[Stored data entries]
==*==

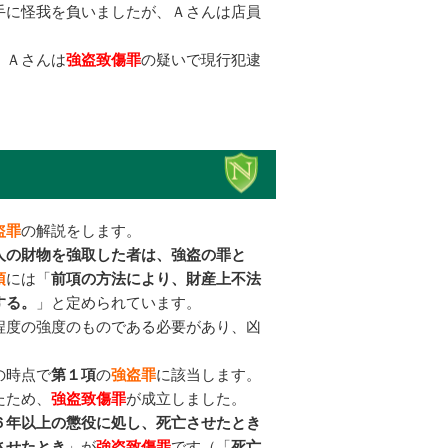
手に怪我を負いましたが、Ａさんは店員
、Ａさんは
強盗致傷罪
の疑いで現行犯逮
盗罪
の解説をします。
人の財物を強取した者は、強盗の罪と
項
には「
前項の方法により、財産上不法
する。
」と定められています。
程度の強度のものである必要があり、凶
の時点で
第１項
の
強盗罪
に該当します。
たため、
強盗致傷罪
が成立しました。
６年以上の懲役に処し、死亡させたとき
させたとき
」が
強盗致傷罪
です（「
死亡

==*==

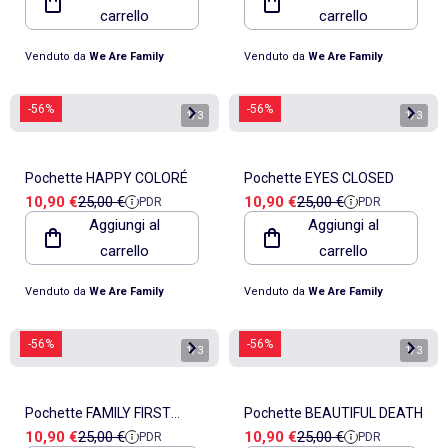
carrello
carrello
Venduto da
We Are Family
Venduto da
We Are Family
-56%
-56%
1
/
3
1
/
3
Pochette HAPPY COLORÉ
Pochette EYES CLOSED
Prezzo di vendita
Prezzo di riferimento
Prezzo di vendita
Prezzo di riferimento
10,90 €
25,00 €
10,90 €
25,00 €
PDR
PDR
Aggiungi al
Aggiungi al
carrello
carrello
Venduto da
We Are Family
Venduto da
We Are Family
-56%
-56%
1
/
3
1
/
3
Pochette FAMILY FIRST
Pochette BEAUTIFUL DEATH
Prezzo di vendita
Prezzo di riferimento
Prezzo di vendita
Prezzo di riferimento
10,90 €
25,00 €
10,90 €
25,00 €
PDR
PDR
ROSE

==*==

Identify the lines in the entries above that contain "Pochette", then copy them out.

Pochette HAPPY COLORÉ
Pochette EYES CLOSED
Pochette FAMILY FIRST
Pochette BEAUTIFUL DEATH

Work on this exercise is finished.